In this case, I spent a good amount of time (e.g. every night last week) trying to manually unroll/inline various things, trying to create some workaround so we could dodge the bug and not have the possibility of corrupt indexes being created. I could dodge some cases, but there were many more cases I couldn't... and I'm sure if we can trigger this stuff in our tests there are more cases out there...


Simple way to reproduce the bug. Open eclipse (Indigo in my case), and Go to Help/Search. Enter a search string, you will notice that eclipse crashes. Have a look at the log.

# Problematic frame:
# J  org.apache.lucene.analysis.PorterStemmer.stem([CII)Z
#
# Failed to write core dump. Minidumps are not enabled by default on client versions of Windows
#
# If you would like to submit a bug report, please visit:
#   http://bugreport.sun.com/bugreport/crash.jsp
#

---------------  T H R E A D  ---------------

Current thread (0x0000000007b79000):  JavaThread "Worker-46" [_thread_in_Java, id=264, stack(0x000000000f380000,0x000000000f480000)]
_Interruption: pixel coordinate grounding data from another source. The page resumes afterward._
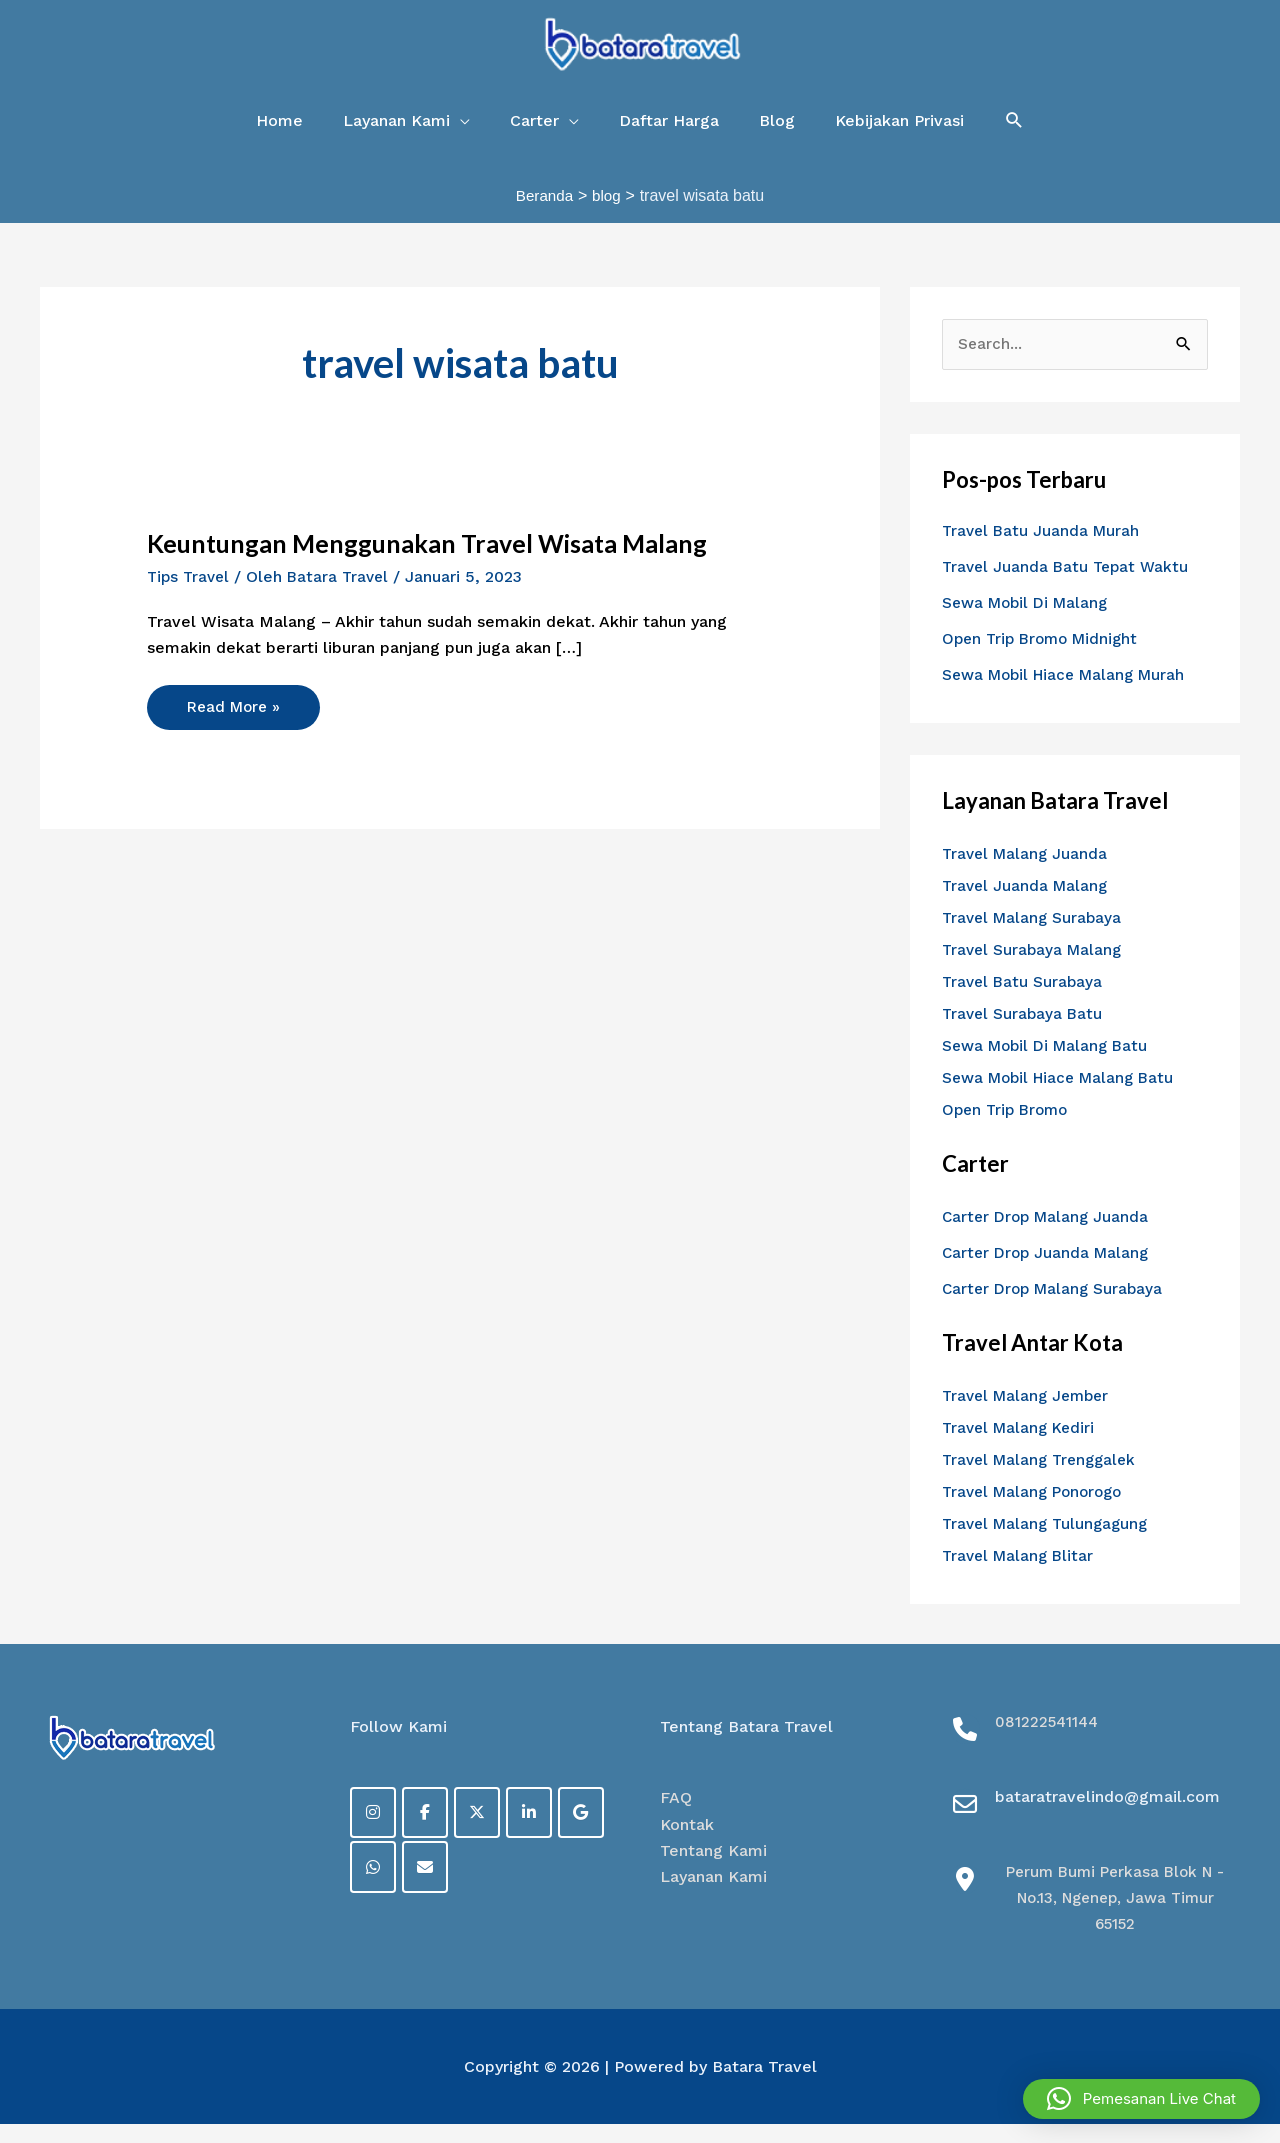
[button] (1014, 138)
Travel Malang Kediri (1022, 1446)
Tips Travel (190, 594)
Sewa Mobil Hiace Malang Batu (1064, 1096)
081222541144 (1049, 1740)
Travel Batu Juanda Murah (1043, 549)
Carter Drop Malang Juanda (1049, 1235)
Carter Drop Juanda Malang (1049, 1271)
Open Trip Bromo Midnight (1045, 657)
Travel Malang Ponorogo (1037, 1510)
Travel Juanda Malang (1027, 904)
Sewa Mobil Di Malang (1029, 621)
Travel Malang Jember (1030, 1414)
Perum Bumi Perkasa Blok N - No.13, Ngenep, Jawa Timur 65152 (1115, 1917)
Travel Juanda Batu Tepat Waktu (1069, 585)
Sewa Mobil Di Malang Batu (1050, 1064)
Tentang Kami (713, 1869)
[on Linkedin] (538, 1832)
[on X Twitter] (483, 1832)
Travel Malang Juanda (1027, 872)
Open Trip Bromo (1008, 1128)
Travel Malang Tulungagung (1049, 1542)
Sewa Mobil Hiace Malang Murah (1070, 693)
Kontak (687, 1843)
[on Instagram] (374, 1832)
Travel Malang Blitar (1021, 1574)
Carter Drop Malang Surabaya (1056, 1307)
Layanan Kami (713, 1896)
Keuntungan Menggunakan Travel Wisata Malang (438, 561)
siginfo: ExceptionCode=0xc0000005, reading address 0x00000002f62bd80e

Registers:

The problem, still exist as of Dec 2, 2012 in both Oracle JDK java -version java version "1.7.0_09" Java(TM) SE Runtime Environment (build 1.7.0_09-b05) Java HotSpot(TM) 64-Bit Server VM (build 23.5-b02, mixed mode) and openjdk java version "1.7.0_09-icedtea" OpenJDK Runtime Environment (fedora-2.3.3.fc17.1-x86_64) OpenJDK 64-Bit Server VM (build 23.2-b09, mixed mode)

Strange that individually any of -XX:-UseLoopPredicate or -XX:LoopUnrollLimit=1 option prevent bug from happening, but when used together - JDK fails see e.g. https://bugzilla.redhat.com/show_bug.cgi?id=849279


Well it's two years later and I believe this bug (or a variation of it) is still present in 1.7.0_25-b15 on OSX.

Through very painful trial and error I have determined that using Java 1.7 with Solr 3.6.2 and autocommit <maxTime>30000</maxTime> seems to cause index corruption. It only seems to happen w/ 1.7 and maxTime at 30000- if I switch to Java 1.6, I have no problems. If I lower maxTime to 3000, I have no problems.

The JVM does not crash, but it causes RSolr to die with the following stack trace in Ruby: https://gist.github.com/armhold/6354416. It does this reliably after saving a few hundred records.

Given the many layers involved here (Ruby, Sunspot, Rsolr, etc) I'm not sure I can boil this down into something that definitively proves a JVM bug, but it sure feels like that's what's happening here. FWIW I have also tried JDK 1.7.0_04, and it also exhibits the problem.